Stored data
+===+

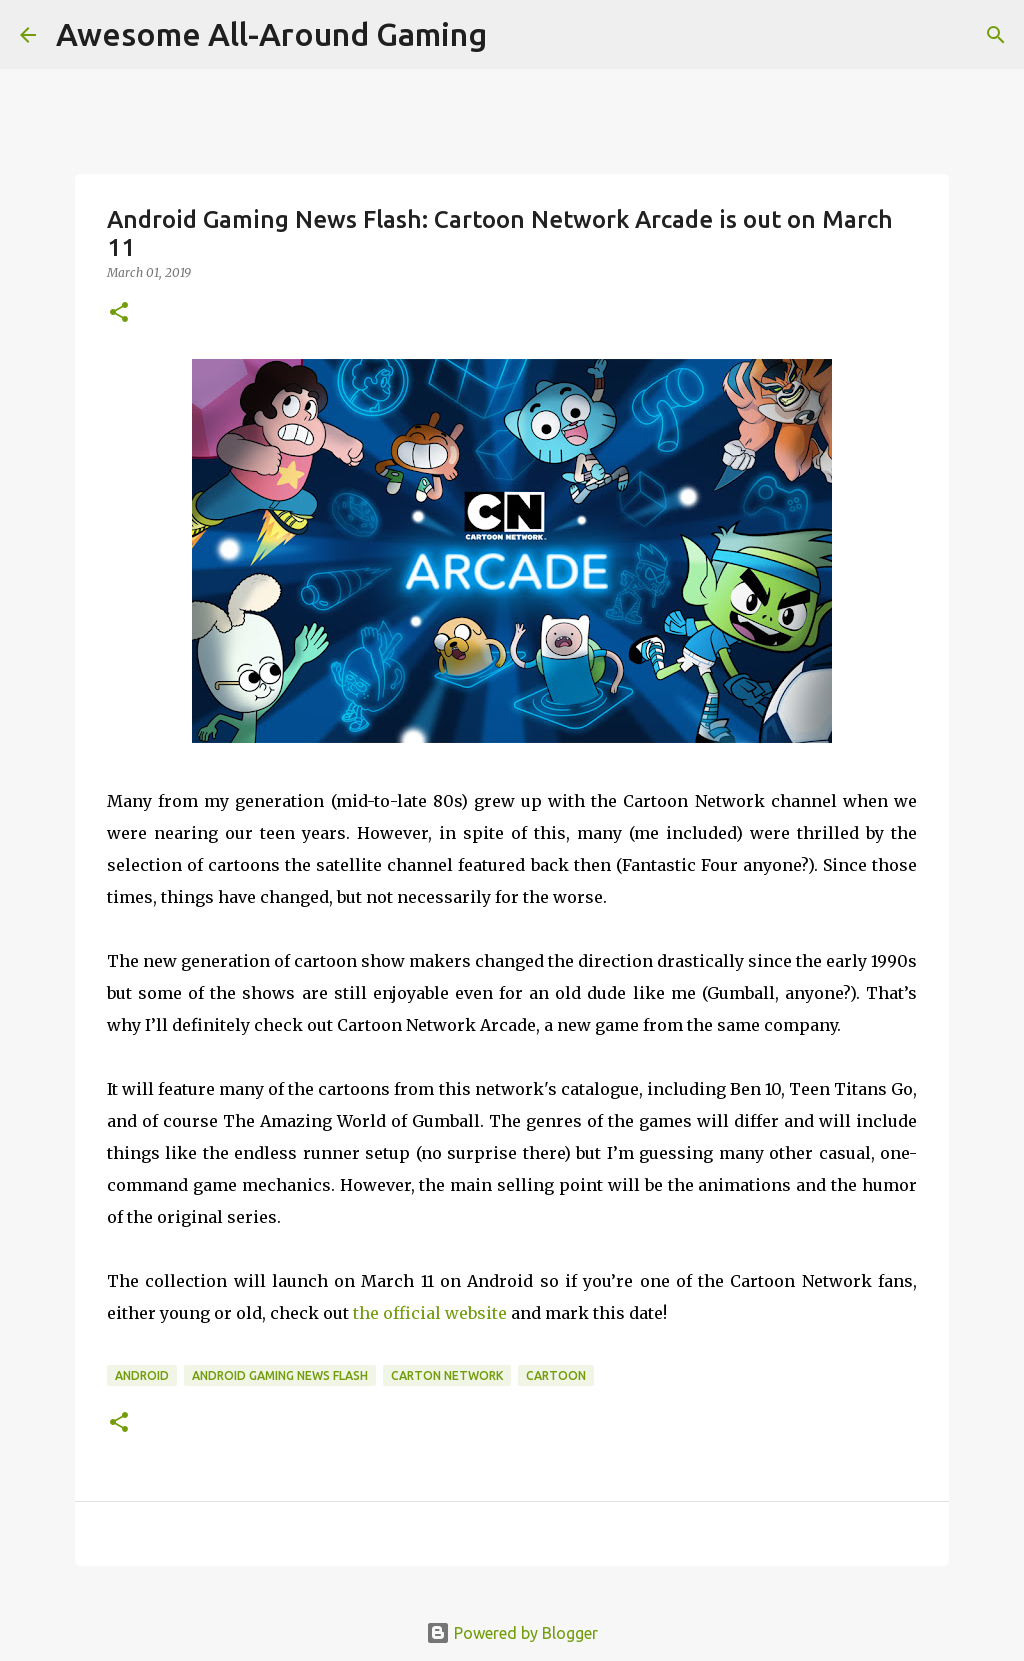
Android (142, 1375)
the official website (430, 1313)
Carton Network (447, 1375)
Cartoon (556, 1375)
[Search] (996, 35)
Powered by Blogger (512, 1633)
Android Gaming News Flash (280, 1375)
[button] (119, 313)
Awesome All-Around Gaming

+===+

Could you write out, unchanged, the line with "Powered by Blogger (512, 1633)" and every line after it in the data above?

Powered by Blogger (512, 1633)
Android Gaming News Flash (280, 1375)
[button] (119, 313)
Awesome All-Around Gaming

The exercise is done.